4º- A arguida de imediato dirigiu as seguintes expressões aos referidos agentes da PSP: “vocês estão fodidos comigo, vocês não valem nada, vou apresentar queixa de vocês, seus porcos, filho da puta.” (…)
7º- A arguida, ao proferir as expressões e dirigi-las aos agentes da PSP, sabia que tais expressões eram ofensivas e que os visados se encontravam no exercício das suas funções. (…)”.
3. Pese embora, a matéria de facto dada como provada, o tribunal recorrido entendeu que a arguida não cometeu um crime de injúria qualificada (veja-se que um dos agentes da PSP desistiu da queixa apresentada contra a arguida), porquanto sustenta que as suas palavras não merecem credibilidade e não têm a conotação necessária para atingir pessoalmente os agentes da PSP, uma vez que a arguida estava embriagada.
4. O tribunal recorrido entendeu que as palavras da arguida não têm a mínima virtualidade para denegrir quem quer que seja.
5. Salvo o devido respeito, não merece aplauso tal argumentação.
6. Entende-se que a matéria de facto dada como provada integra os elementos objetos e subjetivos da prática pela arguida de um crime de injúria agravada, em virtude de as expressões proferidas pela arguida se revelarem penalmente relevantes.
7. Valorando os factos e o seu contexto, isto é, não olvidando que se tratava de uma ação de manutenção da ordem e segurança que se encontrava a ser realizada pelos ofendidos enquanto agentes de autoridade, devidamente uniformizados, não podemos concluir que a arguida se encontrava legitimada a adotar as palavras que utilizou pelo regular exercício do seu direito à liberdade de expressão ou por se tratar de um comportamento tolerado, por esta estar embriagada.
8. Ainda que a arguida se sentisse incomodada com a atuação dos agentes da PSP, que ordenaram que a arguida saísse de uma casa que não era sua, isso não permitia que atingisse a honra e a consideração dos agentes, que estavam em serviço, não se vislumbrando outro propósito da arguida que não fosse o de injuriar os visados.

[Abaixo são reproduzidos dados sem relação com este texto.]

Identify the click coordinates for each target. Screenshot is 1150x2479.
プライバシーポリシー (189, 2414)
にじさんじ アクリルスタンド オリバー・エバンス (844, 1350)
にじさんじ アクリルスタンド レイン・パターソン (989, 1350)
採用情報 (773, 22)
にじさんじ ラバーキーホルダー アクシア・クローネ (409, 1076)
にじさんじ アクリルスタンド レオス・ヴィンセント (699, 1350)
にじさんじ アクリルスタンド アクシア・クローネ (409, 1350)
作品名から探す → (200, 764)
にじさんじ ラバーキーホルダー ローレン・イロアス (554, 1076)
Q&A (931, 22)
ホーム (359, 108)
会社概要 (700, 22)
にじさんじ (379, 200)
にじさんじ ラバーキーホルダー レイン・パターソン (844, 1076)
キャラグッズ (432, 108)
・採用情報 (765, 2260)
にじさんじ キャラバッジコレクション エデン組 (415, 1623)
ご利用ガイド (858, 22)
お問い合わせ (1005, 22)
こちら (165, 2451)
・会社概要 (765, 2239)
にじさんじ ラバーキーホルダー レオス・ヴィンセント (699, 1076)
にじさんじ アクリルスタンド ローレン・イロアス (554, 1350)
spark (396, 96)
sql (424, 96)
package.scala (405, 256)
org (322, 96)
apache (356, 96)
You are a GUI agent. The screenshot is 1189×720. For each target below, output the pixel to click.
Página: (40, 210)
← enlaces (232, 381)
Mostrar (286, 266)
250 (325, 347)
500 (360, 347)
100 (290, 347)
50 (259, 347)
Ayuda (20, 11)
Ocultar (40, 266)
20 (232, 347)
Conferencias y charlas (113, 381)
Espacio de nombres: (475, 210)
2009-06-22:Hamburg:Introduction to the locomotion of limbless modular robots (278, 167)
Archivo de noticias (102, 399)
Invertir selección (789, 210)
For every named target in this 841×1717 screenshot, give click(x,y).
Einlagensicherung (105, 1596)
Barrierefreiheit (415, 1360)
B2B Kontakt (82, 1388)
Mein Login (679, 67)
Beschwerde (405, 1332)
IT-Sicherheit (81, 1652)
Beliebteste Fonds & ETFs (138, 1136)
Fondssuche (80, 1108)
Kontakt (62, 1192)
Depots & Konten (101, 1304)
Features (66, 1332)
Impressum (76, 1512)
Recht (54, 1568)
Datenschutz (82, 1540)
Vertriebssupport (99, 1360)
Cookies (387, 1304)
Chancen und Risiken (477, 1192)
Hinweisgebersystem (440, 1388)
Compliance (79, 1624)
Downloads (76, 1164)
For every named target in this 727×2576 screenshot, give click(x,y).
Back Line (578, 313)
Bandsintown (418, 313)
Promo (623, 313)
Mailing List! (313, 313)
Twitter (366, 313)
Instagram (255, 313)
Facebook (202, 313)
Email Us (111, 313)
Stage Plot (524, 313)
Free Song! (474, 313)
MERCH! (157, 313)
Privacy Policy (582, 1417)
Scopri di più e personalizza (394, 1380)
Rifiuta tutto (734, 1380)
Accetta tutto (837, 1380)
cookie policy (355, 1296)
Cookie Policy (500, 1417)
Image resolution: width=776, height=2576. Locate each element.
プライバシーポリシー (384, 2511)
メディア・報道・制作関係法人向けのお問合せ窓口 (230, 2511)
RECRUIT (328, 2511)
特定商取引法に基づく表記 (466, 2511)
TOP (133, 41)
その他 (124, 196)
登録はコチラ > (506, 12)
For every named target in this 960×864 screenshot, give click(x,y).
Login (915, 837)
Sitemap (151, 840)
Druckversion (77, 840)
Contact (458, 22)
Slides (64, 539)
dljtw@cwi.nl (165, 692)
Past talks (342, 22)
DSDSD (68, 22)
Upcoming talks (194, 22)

9. A conduta da arguida não é uma simples conduta desrespeitosa ou incorreta de alguém que está alcoolizado. Ao contrário do que o tribunal recorrido faz crer parecer, o desvalor dos epítetos dirigido aos ofendidos, está muito para além da falta de educação, pois põe ostensivamente em causa a honra dos visados.
10. O ordenamento jurídico criminal não pode olhar com passividade o facto de alguém chamar a dois agentes da autoridade, em exercício de funções e devidamente uniformizados, “porcos”, “filhos da puta”.
11. Em síntese, as palavras ditas pela arguida, vistas à luz dos padrões médios de valoração social, pelo significado e pela carga desvaliosa associados aos epítetos dirigidos aos ofendidos, são, sem margem para dúvidas, ofensivos da sua honra e consideração daqueles, significando in casu muito mais que a mera violação das regras de boa educação, pelo que têm efetivamente relevância criminal.
12. Neste sentido, veja-se a vastíssima jurisprudência, entre outros, o Acórdão do TRL, de 26/10/2021, Relator: Vieira Lamim, proc. 258/20.9PBLRS.L1-5; o Acórdão do TRE, de 06/06/2023, Relatora: Maria Clara Figueiredo, proc. n.º 1654/19.0P5LSB.E1; e o Acórdão do TRL, de 11/01/2018, Relator: Almeida Cabral, proc. n.º 68/17.0P5LSB.L1-9.
13. Deve conceder-se provimento ao presente recurso e, em consequência, ser revogada a sentença recorrida, que deverá ser substituída por acórdão que, apreciando e valorando as considerações de direito supra expostas, dê como assente que os factos dados como provados consubstanciam a prática de um crime de injúria agravada, previsto e punido pelos artigos 181.º n.º 1, 184.º e 132.º n.º 2 l) do Código Penal e, em consequência, condene a arguida na pena de 70 (setenta) dias de multa à razão diária de 5,00 (cinco) euros, o que perfaz a quantia de 350,00 (trezentos e cinquenta) euros.
V. Ex.as, porém, e como sempre, farão Justiça!”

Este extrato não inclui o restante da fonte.